Two examples of transformations of a Unit Gaussian and Uniform distribution using Normalizing Flows are shown below:

Normalizing flows typically utilize neural networks to implement the transformation functions that map a simple distribution to a more complex one, allowing them to learn complex data distributions; essentially, the “flow” in a normalizing flow is often modeled by a neural network, making it a key component of the method.

Normalizing Flows as a Generative Model#

In the previous lectures, we have seen Variational Autoencoders (VAEs), Generative Adversarial Networks (GANs) and Diffusion-based models as examples of generative models. However, none of them explicitly learn the probability density function \(p(x)\) of the real input data. While VAEs model a lower bound, diffusion-based models only implicitly learn the probability density.
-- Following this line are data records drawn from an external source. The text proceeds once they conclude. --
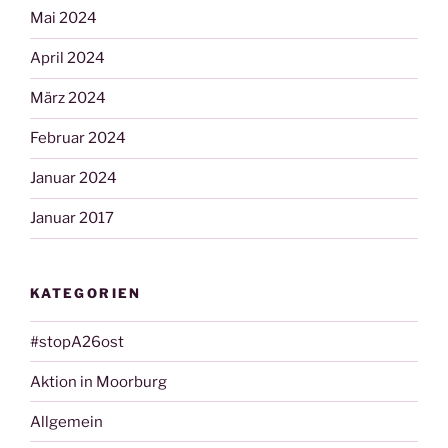
Mai 2024
April 2024
März 2024
Februar 2024
Januar 2024
Januar 2017
KATEGORIEN
#stopA26ost
Aktion in Moorburg
Allgemein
GANs on the other hand provide us a sampling mechanism for generating new data, without offering a likelihood estimate.

The generative model we will look at here, called Normalizing Flows, actually models the true data distribution \(p(x)\) and provides us with an exact likelihood estimate. Below, we can visually compare VAEs, GANs and Flows (figure credit - Lilian Weng):

The major difference compared to VAEs is that flows use invertible functions \(f\) to map the input data \(x\) to a latent representation \(z\). To realize this, \(z\) must be of the same shape as \(x\). This is in contrast to VAEs where \(z\) is usually much lower dimensional than the original input data. However, an invertible mapping also means that for every data point \(x\), we have a corresponding latent representation \(z\) which allows us to perform lossless reconstruction (\(z\) to \(x\)). In the visualization above, this means that \(x=x'\) for flows, no matter what invertible function \(f\) and input \(x\) we choose.

Nonetheless, how are normalizing flows modeling a probability density with an invertible function? The answer to this question is the rule for change of variables. Specifically, given a prior density \(p_z(z)\) (e.g. Gaussian) and an invertible function \(f\), we can determine \(p_x(x)\) as follows:

\[\begin{split} \Large \begin{split} \int p_x(x) dx & = \int p_z(z) dz = 1 \hspace{1cm}\text{(by definition of a probability distribution)}\\ \Leftrightarrow p_x(x) & = p_z(z) \left|\frac{dz}{dx}\right| = p_z(f(x)) \left|\frac{df(x)}{dx}\right| \end{split} \end{split}\]

Hence, in order to determine the probability of \(x\), we only need to determine its probability in latent space, and get the derivative of \(f\).

Note that this is for a univariate distribution, and \(f\) is required to be invertible and smooth. For a multivariate case, the derivative becomes a Jacobian of which we need to take the determinant. As we usually use the log-likelihood as objective, we write the multivariate term with logarithms below:

\[ \Large \log p_x(\mathbf{x}) = \log p_z(f(\mathbf{x})) + \log{} \left|\det \frac{df(\mathbf{x})}{d\mathbf{x}}\right| \]

Although we now know how a normalizing flow obtains its likelihood, it might not be clear what a normalizing flow does intuitively. For this, we should look from the inverse perspective of the flow starting with the prior probability density \(p_z(z)\). If we apply an invertible function on it, we effectively “transform” its probability density.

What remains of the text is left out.